Previous studies have shown the interplay of physical activity with other risk factors in reducing the risk of cognitive decline and dementia (24). Findings from the UK Biobank indicate that air pollution may weaken the protective effects of objectively measured physical activity against dementia (25). Conversely, physical activity seemed to mitigate the association of cardiovascular risk factors (e.g., hypertension and obesity) and aging with incident dementia among middle-aged and older adults in England (8,9). Additionally, physical activity seemed to counteract the risks associated with sedentary behavior, reducing the overall risk of all-cause dementia, as suggested in the investigation of 90,320 middle-aged and older adults from the UK Biobank. Those with high levels of sedentary behavior and low levels of physical activity had an increased risk of all-cause dementia and Alzheimer disease, whereas those with high physical activity levels did not (7).

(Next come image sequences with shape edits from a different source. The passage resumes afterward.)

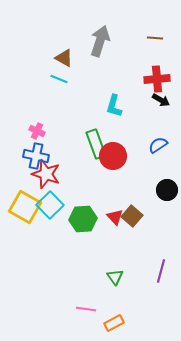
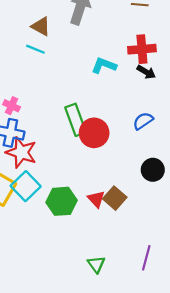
cyan L-shape: (114, 106) -> (104, 65), moved, turned 95

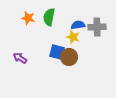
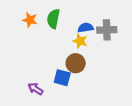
blue square: (57, 52) -> (62, 78), moved
purple arrow: (20, 58) -> (36, 89), moved

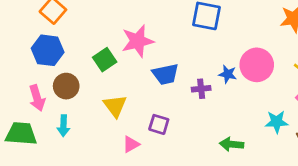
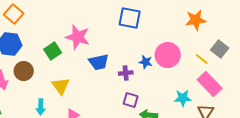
pink star: (138, 41) -> (78, 37), turned 30
purple square: (159, 124) -> (131, 100), moved
cyan arrow: (64, 126) -> (41, 107), moved

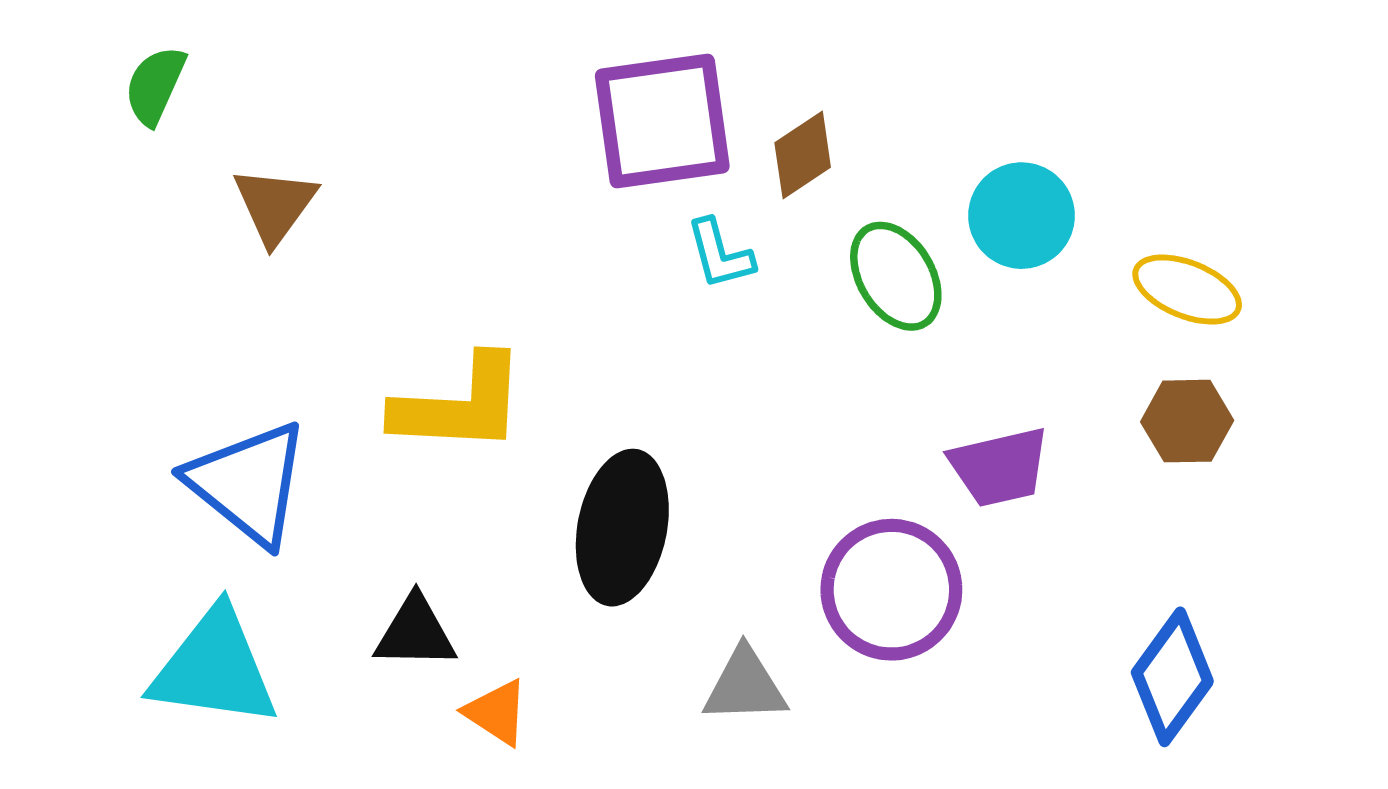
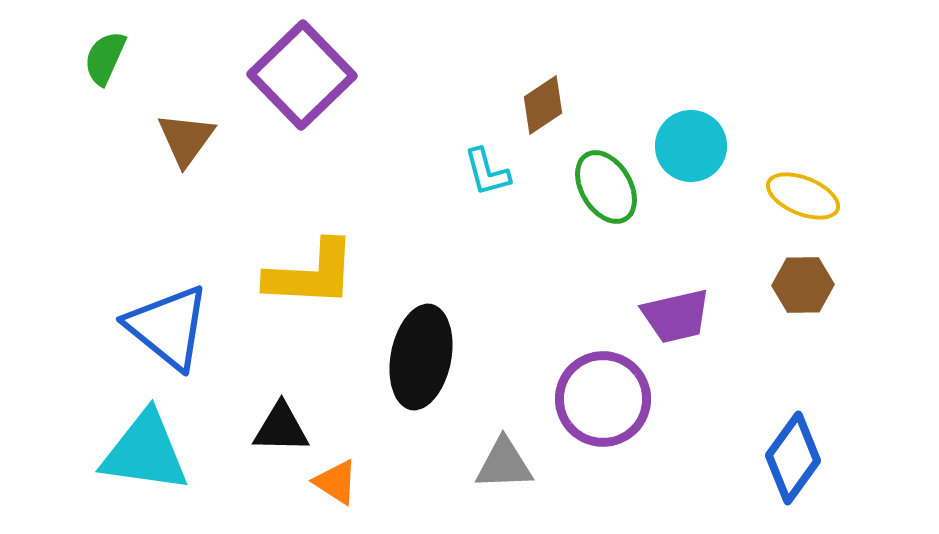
purple square: (662, 121) -> (302, 75), moved, turned -36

Although the literature highlights the importance of physical activity in the prevention of cognitive impairment among those with diabetes, only a few studies with relatively small numbers of participants have investigated the joint association of physical activity and diabetes with regard to cognitive outcomes. In the Swedish cohort cited earlier (13), adults with diabetes and low physical and mental activity (physical activity, social network, work complexity, and education) showed a higher risk of dementia compared with those who were diabetes free and engaged in moderate to high levels of such activity. The same study found similar brain volumes between adults with active lifestyles with and without diabetes, whereas less active patients with diabetes had the smallest brain volumes (13). Another cross-sectional study of 2,646 older Chinese adults with diabetes showed that physical activity was associated with lower likelihood of cognitive impairment, partially through improved sleep quality and decreased depressive symptoms (26). A previous systematic review with data from five randomized controlled trials (N = 738) revealed that exercise can improve cognitive function in adults with type 2 diabetes (11). However, the prevalence of physical inactivity remains elevated in individuals with diabetes (27). Therefore, our findings reinforce the need for public health policies promoting physical activity among those at high risk of cognitive impairment and dementia, including individuals with diabetes.

Diabetes is associated with impaired vascular health, which increases the risk of stroke, heart disease, and vascular dementia (28). Damaged blood vessels disrupt blood flow to the brain, worsening the delivery of nutrients. Also, impaired insulin action, a hallmark of type 2 diabetes, has been shown to increase the risk of multifocal ischemic lesions, which can lead to cognitive impairment and dementia (29). A study involving 5,586,048 participants age ≥40 years revealed that insulin resistance, as estimated by the triglyceride glucose index, was associated with an increased risk of incident dementia independent of diabetes status (30). In addition, hyperglycemia seems to play a role in the association between diabetes and dementia. High blood glucose level is related to a dramatically more toxic β-amyloid protein accumulation, one of the hallmarks of Alzheimer disease, in cells lining blood vessels in the brain (31). Physical activity is a valuable nonpharmacological approach to reducing the incidence and severity of diabetes and many of both its cardiovascular and microvascular complications.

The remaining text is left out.